Люси остро почувствовала свое унижение.
— В обычных обстоятельствах я бы рассказала. Но если ты говоришь, что мама обвинит во всем тебя, могу и не рассказывать. Ни ей и никому другому.
На этом обещании разговор резко закончился. Мисс Бартлетт расцеловала Люси в обе щеки, пожелала ей доброй ночи и отправилась к себе.
Инцидент, послуживший первопричиной всех этих переживаний, был отодвинут на второй план. Джордж вел себя по-скотски — наверное, со временем Люси усвоит именно такой взгляд на происшедшее. В настоящее же время она ни осуждала, ни оправдывала его. А потом, всякий раз как она решала во всем разобраться, голос мисс Бартлетт заглушал ее собственный. Той самой мисс Бартлетт, чьи вздохи еще долго доносились до нее сквозь щели в перегородке. Мисс Бартлетт, которая на самом деле не была ни уступчивой, ни кроткой, а показала себя настоящей артисткой! Годами она представлялась Люси серенькой, незначительной — и вдруг явилась перед молодой девушкой как олицетворение безрадостного мира, где нет любви, а молодые стремятся к гибели, пока им не преподадут жестокий урок.

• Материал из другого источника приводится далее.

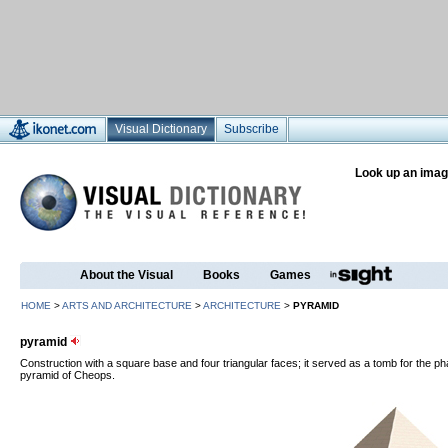
Visual Dictionary
Subscribe
Look up an imag
About the Visual
Books
Games
HOME
>
ARTS AND ARCHITECTURE
>
ARCHITECTURE
>
PYRAMID
pyramid
Construction with a square base and four triangular faces; it served as a tomb for the p
pyramid of Cheops.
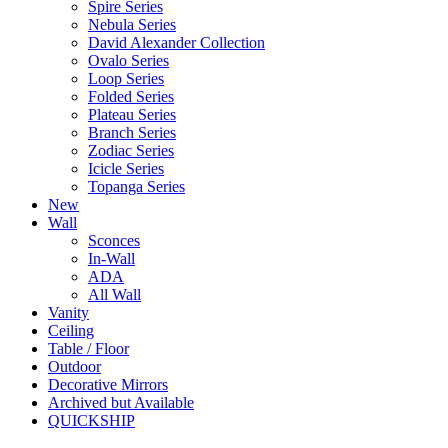
Spire Series
Nebula Series
David Alexander Collection
Ovalo Series
Loop Series
Folded Series
Plateau Series
Branch Series
Zodiac Series
Icicle Series
Topanga Series
New
Wall
Sconces
In-Wall
ADA
All Wall
Vanity
Ceiling
Table / Floor
Outdoor
Decorative Mirrors
Archived but Available
QUICKSHIP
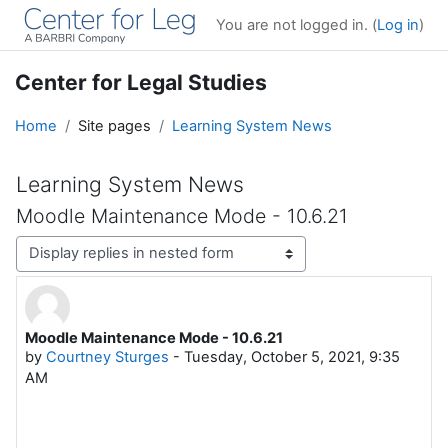
Skip to main content
You are not logged in. (
Log in
)
Center for Legal Studies
Home
Site pages
Learning System News
Learning System News
Moodle Maintenance Mode - 10.6.21
Display mode
Moodle Maintenance Mode - 10.6.21
Number of replies: 0
by
Courtney Sturges
-
Tuesday, October 5, 2021, 9:35
AM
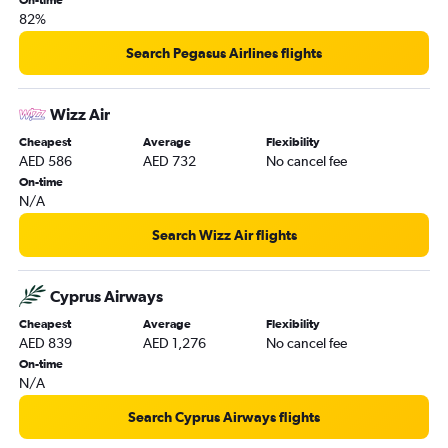
82%
Search Pegasus Airlines flights
Wizz Air
Cheapest
Average
Flexibility
AED 586
AED 732
No cancel fee
On-time
N/A
Search Wizz Air flights
Cyprus Airways
Cheapest
Average
Flexibility
AED 839
AED 1,276
No cancel fee
On-time
N/A
Search Cyprus Airways flights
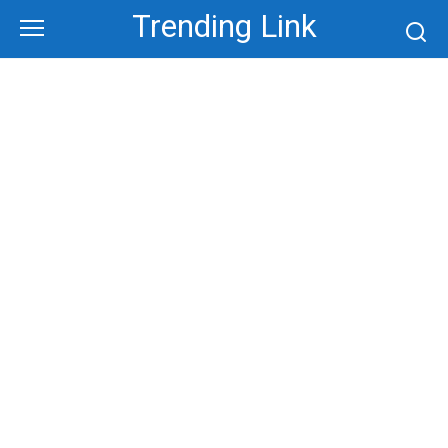
Skip
Trending Link
to
content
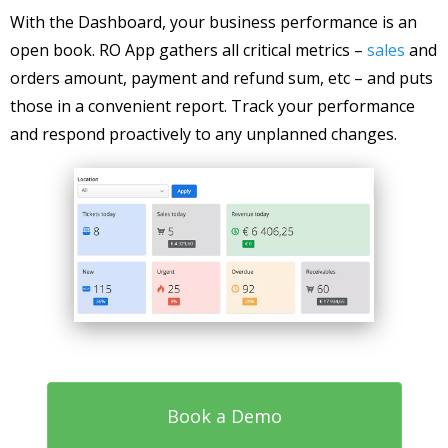
With the Dashboard, your business performance is an
open book. RO App gathers all critical metrics –
sales
and
orders amount, payment and refund sum, etc – and puts
those in a convenient report. Track your performance
and respond proactively to any unplanned changes.
Book a Demo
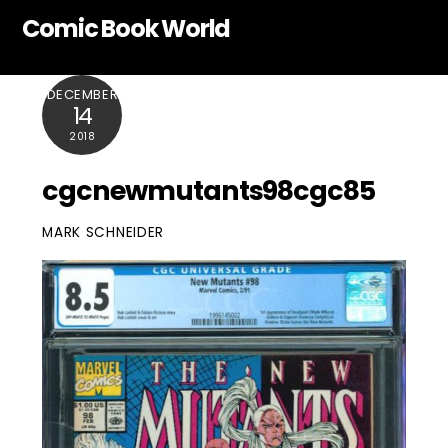
Skip
Comic Book World
to
content
DECEMBER
14
2018
cgcnewmutants98cgc85
MARK SCHNEIDER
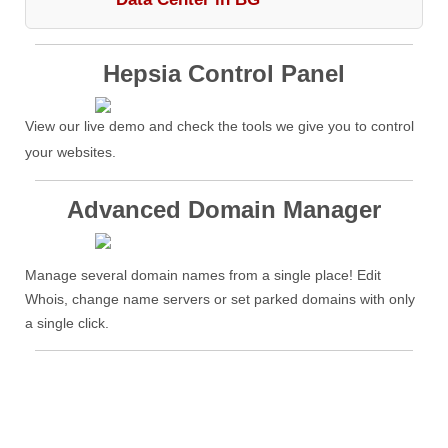
Hepsia Control Panel
View our live demo and check the tools we give you to control
your websites.
Advanced Domain Manager
Manage several domain names from a single place! Edit
Whois, change name servers or set parked domains with only
a single click.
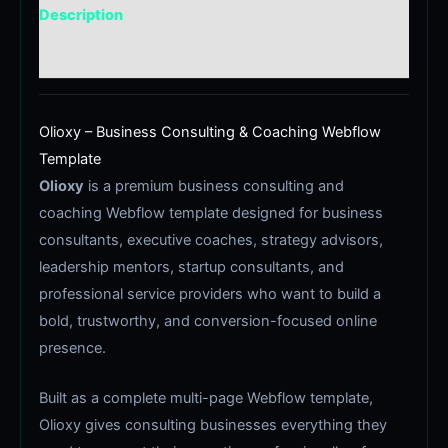
Description
Reviews (0)
Olioxy – Business Consulting & Coaching Webflow
Template
Olioxy
is a premium business consulting and
coaching Webflow template designed for business
consultants, executive coaches, strategy advisors,
leadership mentors, startup consultants, and
professional service providers who want to build a
bold, trustworthy, and conversion-focused online
presence.
Built as a complete multi-page Webflow template,
Olioxy gives consulting businesses everything they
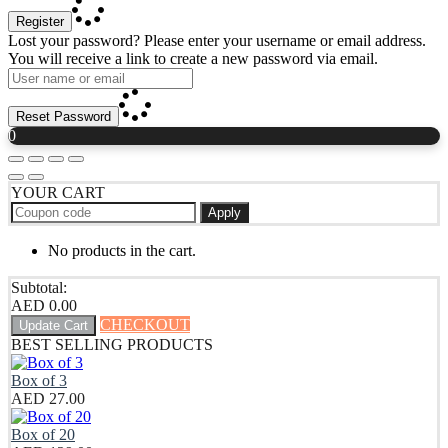
Register
Lost your password? Please enter your username or email address.
You will receive a link to create a new password via email.
Reset Password
0
YOUR CART
Apply
No products in the cart.
Subtotal:
AED
0.00
CHECKOUT
Update Cart
BEST SELLING PRODUCTS
Box of 3
AED
27.00
Box of 20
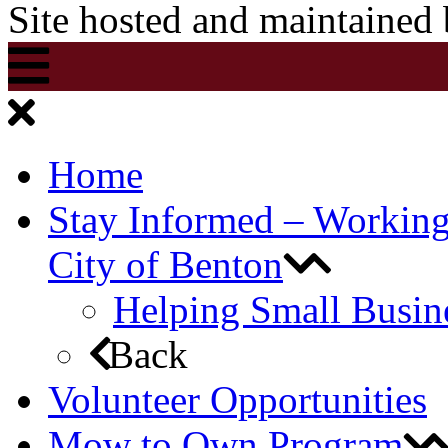
Site hosted and maintained
Home
Stay Informed – Workin
City of Benton
Helping Small Busin
Back
Volunteer Opportunities
Mow to Own Program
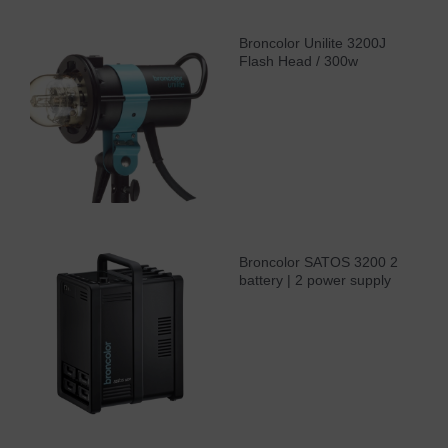
Broncolor Unilite 3200J
Flash Head / 300w
Broncolor SATOS 3200 2
battery | 2 power supply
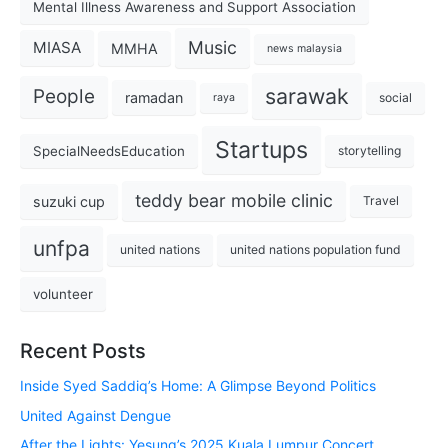
Mental Illness Awareness and Support Association
Music
MIASA
MMHA
news malaysia
sarawak
People
ramadan
social
raya
Startups
SpecialNeedsEducation
storytelling
teddy bear mobile clinic
suzuki cup
Travel
unfpa
united nations
united nations population fund
volunteer
Recent Posts
Inside Syed Saddiq’s Home: A Glimpse Beyond Politics
United Against Dengue
After the Lights: Yesung’s 2025 Kuala Lumpur Concert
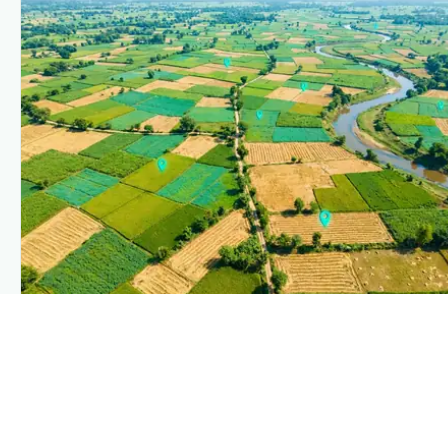
PLANTIX INTELLIGENCE
The intelligence behind this page
Explore the live agronomic data that powers Plantix disease
pages.
Discover
→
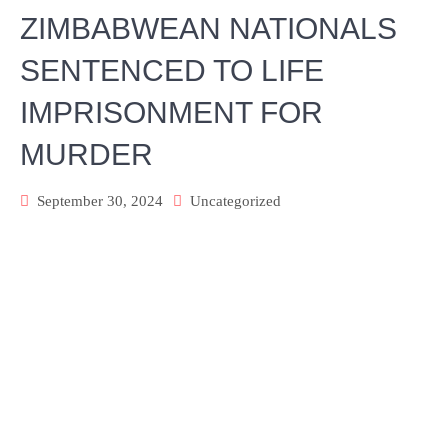
ZIMBABWEAN NATIONALS
SENTENCED TO LIFE
IMPRISONMENT FOR
MURDER
September 30, 2024
Uncategorized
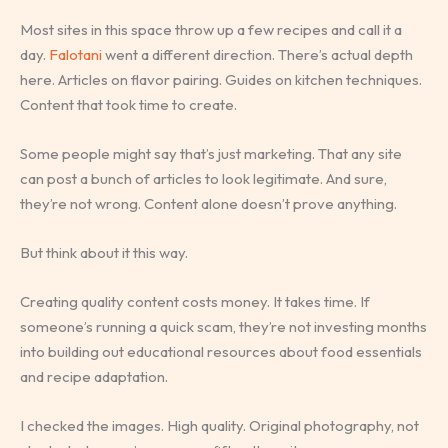
Most sites in this space throw up a few recipes and call it a
day.
Falotani
went a different direction. There’s actual depth
here. Articles on flavor pairing. Guides on kitchen techniques.
Content that took time to create.
Some people might say that’s just marketing. That any site
can post a bunch of articles to look legitimate. And sure,
they’re not wrong. Content alone doesn’t prove anything.
But think about it this way.
Creating quality content costs money. It takes time. If
someone’s running a quick scam, they’re not investing months
into building out educational resources about food essentials
and recipe adaptation.
I checked the images. High quality. Original photography, not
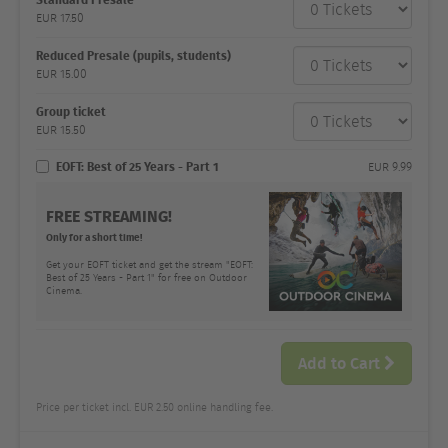
category
EUR
17.50
Number
and
price
Reduced Presale (pupils, students)
EUR
15.00
Group ticket
EUR
15.50
EOFT: Best of 25 Years - Part 1
EUR
9.99
FREE STREAMING!
Only for a short time!
Get your EOFT ticket and get the stream "EOFT:
Best of 25 Years - Part 1" for free on Outdoor
Cinema.
Add to Cart
Price per ticket incl. EUR 2.50 online handling fee.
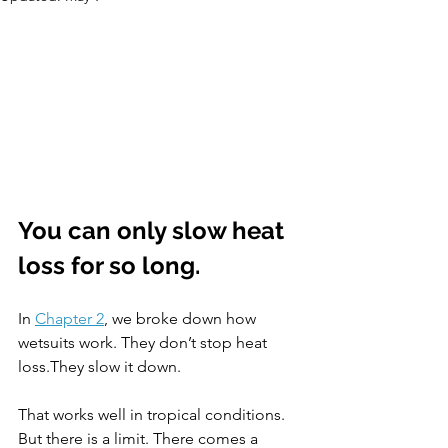
You can only slow heat 
loss for so long.
In 
Chapter 2
, we broke down how 
wetsuits work. They don’t stop heat 
loss.They slow it down. 
That works well in tropical conditions. 
But there is a limit. There comes a 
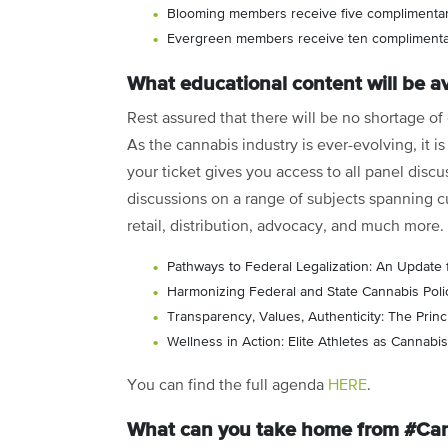
Blooming members receive five complimentar
Evergreen members receive ten complimentar
What educational content will be av
Rest assured that there will be no shortage o
As the cannabis industry is ever-evolving, it 
your ticket gives you access to all panel discu
discussions on a range of subjects spanning cu
retail, distribution, advocacy, and much more.
Pathways to Federal Legalization: An Update 
Harmonizing Federal and State Cannabis Poli
Transparency, Values, Authenticity: The Princ
Wellness in Action: Elite Athletes as Cannab
You can find the full agenda
HERE
.
What can you take home from #C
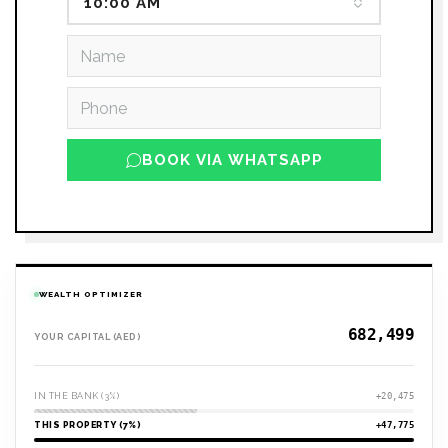
10:00 AM
BOOK VIA WHATSAPP
WEALTH OPTIMIZER
YOUR CAPITAL (AED)
IN THE BANK (3%)
+20,475
THIS PROPERTY (7%)
+47,775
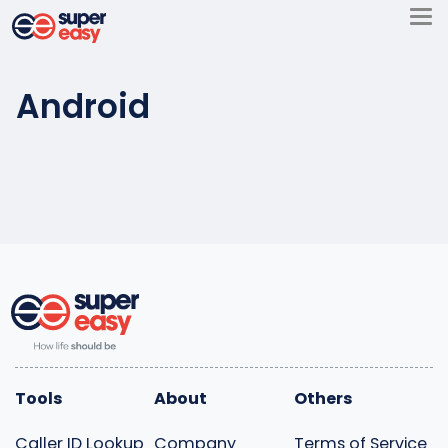
Skip
to
Super
content
Easy
Android
Tools
About
Others
Caller ID Lookup
Company
Terms of Service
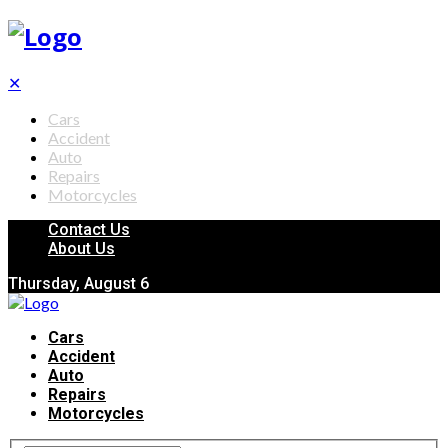
✕
Cars
Accident
Auto
Repairs
Motorcycles
Contact Us
About Us
Thursday, August 6
Cars
Accident
Auto
Repairs
Motorcycles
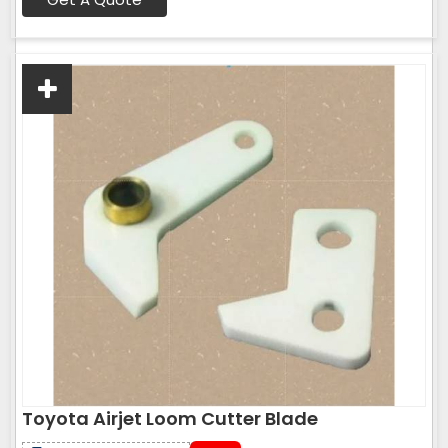
Toyota Airjet Loom Cutter Blade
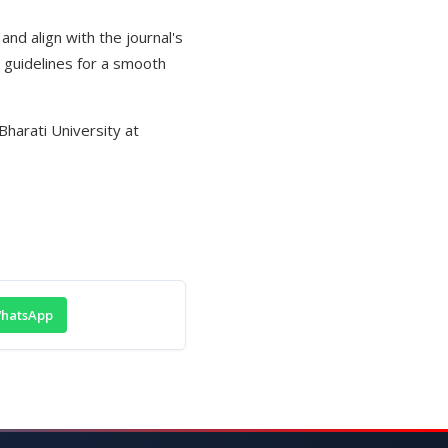
and align with the journal's
 guidelines for a smooth
Bharati University at
hatsApp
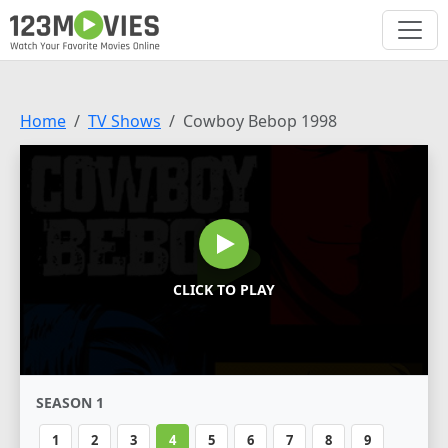
Home
TV Shows
Cowboy Bebop 1998
CLICK TO PLAY
SEASON 1
1
2
3
4
5
6
7
8
9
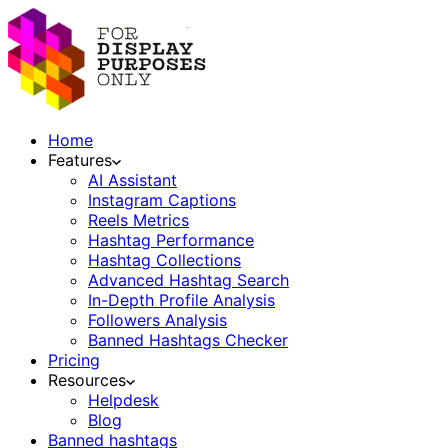
Home
Features
AI Assistant
Instagram Captions
Reels Metrics
Hashtag Performance
Hashtag Collections
Advanced Hashtag Search
In-Depth Profile Analysis
Followers Analysis
Banned Hashtags Checker
Pricing
Resources
Helpdesk
Blog
Banned hashtags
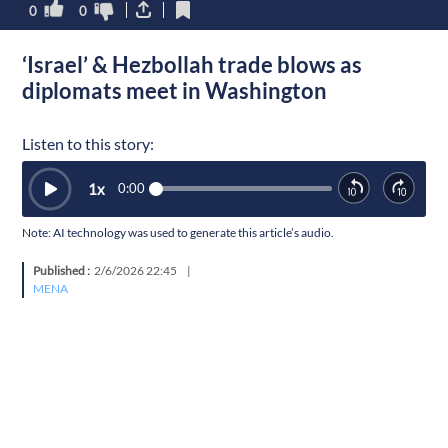
0
0
‘Israel’ & Hezbollah trade blows as
diplomats meet in Washington
Listen to this story:
1
x
0:00
Note: AI technology was used to generate this article’s audio.
Published :
2/6/2026 22:45
|
MENA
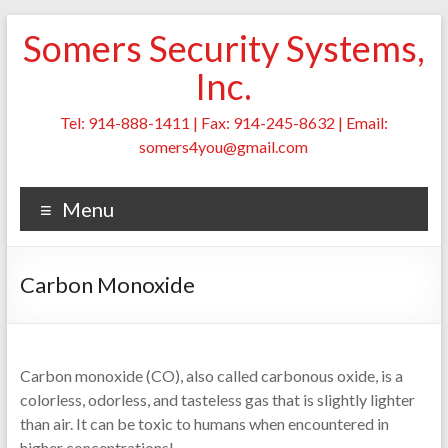
Skip
Somers Security Systems,
to
content
Inc.
Tel: 914-888-1411 | Fax: 914-245-8632 | Email:
somers4you@gmail.com
Menu
Carbon Monoxide
Carbon monoxide (CO), also called carbonous oxide, is a
colorless, odorless, and tasteless gas that is slightly lighter
than air. It can be toxic to humans when encountered in
higher concentrations!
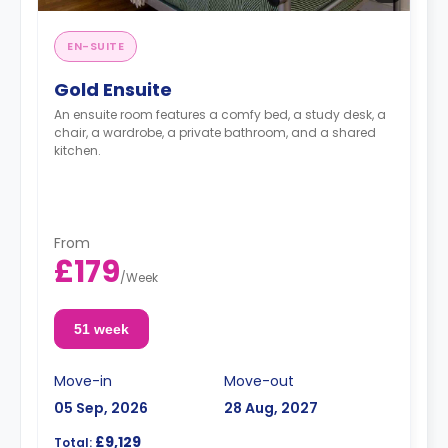
EN-SUITE
Gold Ensuite
An ensuite room features a comfy bed, a study desk, a
chair, a wardrobe, a private bathroom, and a shared
kitchen.
From
£179
/
Week
51 week
Move-in
Move-out
05 Sep, 2026
28 Aug, 2027
£9,129
Total:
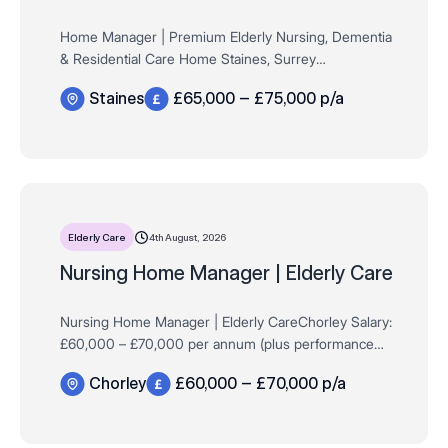
Home Manager | Premium Elderly Nursing, Dementia
& Residential Care Home Staines, Surrey
Salary: £65,000 – £75,000 per annum (DOE) + Up to
Staines
£65,000 – £75,000 p/a
£6,000 KPI Bonus Are you an inspiring Ho…
4th August, 2026
Elderly Care
Nursing Home Manager | Elderly Care
Nursing Home Manager | Elderly CareChorley Salary:
£60,000 – £70,000 per annum (plus performance
bonus) Requirements: Passion and expertise in
Chorley
£60,000 – £70,000 p/a
Dementia Care Background managing elderly nur…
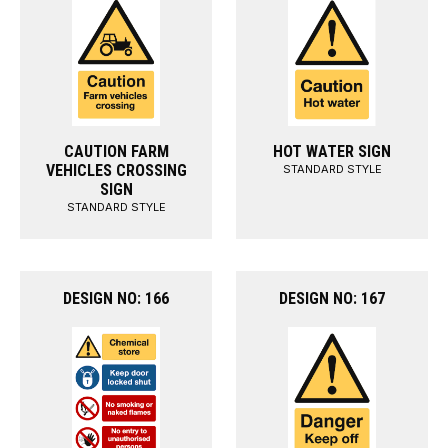
CAUTION FARM
HOT WATER SIGN
VEHICLES CROSSING
STANDARD STYLE
SIGN
STANDARD STYLE
DESIGN NO: 166
DESIGN NO: 167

Мира запретов, предосторожностей и барьеров, которые могут оградить от зла, но и добра не принесут — если судить по серым лицам тех, кто жил по их законам.
Люси страдала от самого тяжкого горя, какое только знал мир: дипломатический перевес был достигнут за счет ее искренности, потребности в сочувствии и любви. Такое не забывается. Никогда больше она не откроет сердце другому человеку, прежде чем все обдумает и примет защитные меры.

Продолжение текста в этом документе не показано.